There is a process in UNESCO. First, you enter a competitive bid. I felt Nigeria was well qualified to be the world book capital, having produced some of the world’s greatest writers like Wole Soyinka, the first son of African descent to win a Nobel Prize in Literature; the writer of Africa’s most popular book, Things Fall Apart, Chinua Achebe; younger writers like Ben Okri; Chimamanda Adichie; Chibudun Onusuo…so we have that history. Also, we have cities like Port Harcourt that has become home to great writers like Elechi Amadi, Gabriel Okala, Ola Rotimi and many others in the younger generation.
So, according to the stipulation of UNESCO, we put in the bid, and among about 14 contestants, including Oxford (in the UK) and others like Lyon (in France) and Shaja in the United Arab Emirates and one in South Korea, we beat all of them to emerge the World Book Capital. What this means is that for a year, we hold the title. And in that year, we will run different programmes to promote books and reading. The festival has been on for seven years and this is the seventh year, and this one is special because we are the World Book Capital.
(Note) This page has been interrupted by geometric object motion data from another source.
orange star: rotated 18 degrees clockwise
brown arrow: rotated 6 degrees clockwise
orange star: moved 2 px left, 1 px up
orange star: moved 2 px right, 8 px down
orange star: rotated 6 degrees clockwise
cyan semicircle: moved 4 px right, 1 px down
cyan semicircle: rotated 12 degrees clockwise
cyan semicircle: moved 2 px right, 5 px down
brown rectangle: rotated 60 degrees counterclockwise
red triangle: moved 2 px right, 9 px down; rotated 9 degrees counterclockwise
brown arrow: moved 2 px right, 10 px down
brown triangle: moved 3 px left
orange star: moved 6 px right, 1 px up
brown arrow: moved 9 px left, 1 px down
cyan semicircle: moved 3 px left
And it has coincided with Nigeria’s Centenary Celebration.
Exactly, and it is double celebration.
Why the choice of Port Harcourt?
I will tell you what UNESCO said. They said they were impressed with the rich quality of programmes proposed, the impact it will have on the youth and the spiralling effect on the book chain industry – the readers, the writers, the publishers and the editors – to drive up literacy rate in Nigeria primarily and, hopefully, it will then ripple out to the rest of the continent.
How will this impact on Nigeria’s educational sector in the years to come?
First of all, it is a thing of pride. We’ve made history. We have proved that we can do it and we can. This country has been blessed by God with human and material resources, and a lot of times outside you hear bad news coming from Africa. This event therefore boosts our moral; it is an encouragement. Even if we hear bad news, in the midst of that, there is a lot of good work going on in education and in other areas. This therefore puts an endorsement on the city of Port Harcourt. I commend the governor for putting education at the forefront of his agenda – even Mr President, through his Bring Back the Book project. They all supported the bid – the President, the governor. You know, UNESCO requires that the government support, and that is how it came to us and it is an encouragement to us.